I know, 34 digits are not news these days - but maybe somebody is interested in it.

wblipp · 2006-04-08, 16:52

IIRC, Bob Silverman was working a list of aⁿ ± bⁿ.

For numbers close to this form with known interest in the factors, Richard Brent will take factors of a³³⁷-1, with a < 10,000 and the factors > 10⁹.

At present he lists factors for only a from 2 to 10 and a=337.

R.D. Silverman · 2006-04-08, 23:25

Quote:

Originally Posted by wblipp

IIRC, Bob Silverman was working a list of aⁿ ± bⁿ.

For numbers close to this form with known interest in the factors, Richard Brent will take factors of a³³⁷-1, with a < 10,000 and the factors > 10⁹.

At present he lists factors for only a from 2 to 10 and a=337.

I have done all 4^n - 3^n for n <= 261

I have done some recent work on extending 3^n +/- 2^n to n = 400.
There are about 2 dozen composites left.

R.D. Silverman · 2006-04-10, 14:44

Quote:

Originally Posted by R.D. Silverman

I have done all 4^n - 3^n for n <= 261

I have done some recent work on extending 3^n +/- 2^n to n = 400.
There are about 2 dozen composites left.

Would anyone like to take a whack at them?

rogue · 2006-04-10, 16:01

Quote:

Originally Posted by R.D. Silverman

Would anyone like to take a whack at them?

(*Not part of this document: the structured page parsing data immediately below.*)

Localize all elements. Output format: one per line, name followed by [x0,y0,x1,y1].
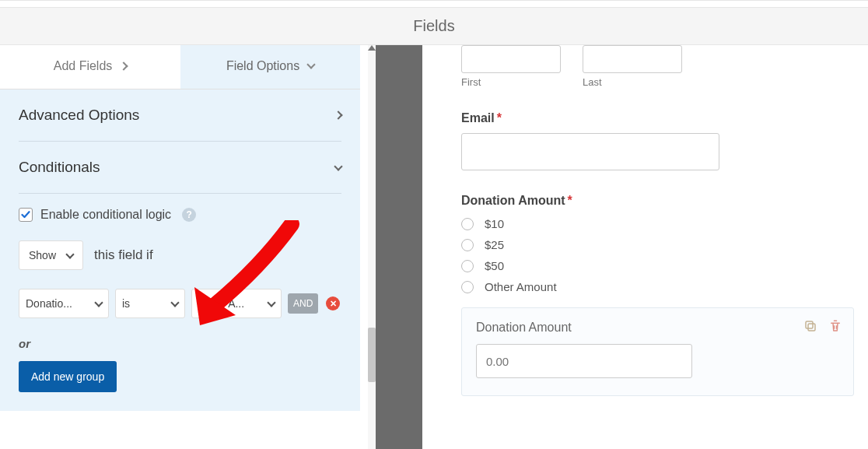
svg-rect-1 [806,321,813,328]
duplicate-icon[interactable] [803,319,817,333]
select-value: Other A... [198,297,244,310]
donation-options: $10 $25 $50 Other Amount [461,217,854,293]
select-value: is [122,297,130,310]
radio-option-other[interactable]: Other Amount [461,280,854,293]
tabs: Add Fields Field Options [0,45,360,89]
scroll-thumb[interactable] [368,328,376,382]
chevron-down-icon [94,298,103,307]
show-hide-select[interactable]: Show [19,240,83,270]
donation-amount-label: Donation Amount* [461,194,854,208]
chevron-down-icon [170,298,179,307]
rule-row: Donatio... is Other A... AND [19,289,341,318]
add-new-group-button[interactable]: Add new group [19,361,117,392]
chevron-down-icon [65,250,74,258]
check-icon [21,210,30,219]
radio-label: $25 [485,238,504,251]
top-bar [0,0,868,8]
card-actions [803,319,842,333]
chevron-right-icon [334,110,342,119]
last-name-label: Last [583,76,682,88]
required-asterisk: * [568,194,572,207]
field-options-body: Advanced Options Conditionals Enable con… [0,89,360,411]
preview-gutter [376,45,422,449]
enable-conditional-label: Enable conditional logic [40,208,171,222]
section-label: Advanced Options [19,107,139,124]
radio-label: Other Amount [485,280,557,293]
radio-icon [461,281,474,293]
show-suffix-text: this field if [94,247,153,263]
or-separator: or [19,337,341,350]
first-name-input[interactable] [461,45,561,73]
tab-add-fields[interactable]: Add Fields [0,45,180,89]
show-row: Show this field if [19,240,341,270]
radio-option-25[interactable]: $25 [461,238,854,251]
rule-field-select[interactable]: Donatio... [19,289,109,318]
scroll-up-icon [368,45,376,51]
section-advanced-options[interactable]: Advanced Options [19,89,341,142]
required-asterisk: * [497,111,502,125]
chevron-down-icon [306,60,315,68]
email-input[interactable] [461,133,719,170]
donation-amount-input[interactable] [476,344,692,378]
help-icon[interactable]: ? [182,208,196,222]
rule-value-select[interactable]: Other A... [191,289,282,318]
select-value: Show [29,249,56,261]
radio-icon [461,260,474,272]
radio-option-10[interactable]: $10 [461,217,854,230]
email-label: Email* [461,111,854,125]
radio-label: $10 [485,217,504,230]
last-name-input[interactable] [583,45,682,73]
select-value: Donatio... [26,297,72,310]
radio-icon [461,239,474,251]
chevron-right-icon [119,61,128,70]
svg-rect-0 [808,324,815,331]
section-conditionals[interactable]: Conditionals [19,142,341,194]
and-label: AND [293,298,313,309]
chevron-down-icon [334,162,342,170]
radio-label: $50 [485,259,504,272]
card-title: Donation Amount [476,321,839,335]
radio-icon [461,218,474,230]
left-panel-scrollbar[interactable] [368,45,376,449]
rule-operator-select[interactable]: is [115,289,185,318]
main: Add Fields Field Options Advanced Option… [0,45,868,449]
radio-option-50[interactable]: $50 [461,259,854,272]
left-panel: Add Fields Field Options Advanced Option… [0,45,368,449]
label-text: Donation Amount [461,194,565,207]
button-label: Add new group [31,370,104,383]
tab-label: Add Fields [54,59,113,72]
conditionals-body: Enable conditional logic ? Show this fie… [19,194,341,411]
tab-label: Field Options [226,59,299,72]
delete-rule-button[interactable]: ✕ [326,296,340,310]
add-rule-and-button[interactable]: AND [288,293,318,314]
page-title: Fields [413,17,454,35]
name-fields: First Last [461,45,854,88]
tab-field-options[interactable]: Field Options [180,45,361,89]
section-label: Conditionals [19,159,100,176]
label-text: Email [461,111,495,125]
chevron-down-icon [267,298,275,307]
enable-conditional-row: Enable conditional logic ? [19,208,341,222]
form-preview: First Last Email* Donation Amount* $10 [422,45,868,449]
donation-amount-field-card[interactable]: Donation Amount [461,307,854,396]
page-header: Fields [0,8,868,45]
first-name-label: First [461,76,561,88]
x-icon: ✕ [330,300,337,308]
enable-conditional-checkbox[interactable] [19,208,33,222]
trash-icon[interactable] [828,319,842,333]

If you post the composites and how much ECM has been done on each, I'm certain that one or more people would throw some resources your way.

R.D. Silverman · 2006-04-10, 16:47

Quote:

Originally Posted by rogue

If you post the composites and how much ECM has been done on each, I'm certain that one or more people would throw some resources your way.

I have run about 300 curves with first limit 1M (a small effort)
Here are the remaining composites with n <= 400.

3^n + 2^n

362 (2) 10840121857.C162
367 (1) 6607.13768373.208782631.17491804898039039514781661.C130
371 (1,7,53) 204389653550334425652053.C126
372 (4,12,124) 5953.C111
379 (1) C181
382 (2) 2293.398047057.C170
383 (1) 2756069.C176
386 (2) 5037855841.2420114303415642626173.2923813115488399382449.C131
388 (4) 3881.97777.C175
394 (2) 99289.347671117.182870936735296723148317.C151
400 (16,80) 19995617469086942401.C134

3^n - 2^n

335 (1,5,67) 161471.2677857341.459904255060815869460551.C88
337 (1) 9785807.C154
343 (1,7,49) 125539.C136
347 (1) 2083.4855947384634671768060977183621.C132
349 (1) 83757907.51095243093.25596540763065937603.11848591000104763324365120718891.C98
353 (1) 4943.7460934577.3939214450103.7049420316073.C130
359 (1) 719.16208386597057.231558857865697.283082202603561296656613.C118
363 (1,3,11,33,121) 2179.1061406858984187.C87
365 (1,5,73) 944621.C132
367 (1) 2203.3671.17250374783.C158
371 (1,7,53) 743.54167.C141
373 (1) 15667.2262619.249965951.C160
379 (1) 419933.885345041389532803.C158
389 (1) 9337.C182
391 (1,17,23) 4741267.C161
395 (1,5,79) 38711.C144
397 (1) 12509122229.183139575629088302014027581573180839.C145

Note that 3,2,335- and 3,2,363- are totally trivial with SNFS;
I just haven't done them.

Several others are quite easy.

xilman · 2006-04-10, 19:51

Quote:

Originally Posted by R.D. Silverman

I have run about 300 curves with first limit 1M (a small effort)
Here are the remaining composites with n <= 400.

...]

Note that 3,2,335- and 3,2,363- are totally trivial with SNFS;
I just haven't done them.

Several others are quite easy.

A C8x is totally trivial with MPQS too.

If it wasn't that I was too lazy (or, if you prefer the politcally correct excuse, too busy with higher prriority work) I'd do them myself. Should only take a few hours each.

Paul

R.D. Silverman · 2006-04-10, 20:16

Quote:

Originally Posted by xilman

A C8x is totally trivial with MPQS too.

If it wasn't that I was too lazy (or, if you prefer the politcally correct excuse, too busy with higher prriority work) I'd do them myself. Should only take a few hours each.

Paul

Yep. I use my CPU resources for 'higher prioriy stuff' as well.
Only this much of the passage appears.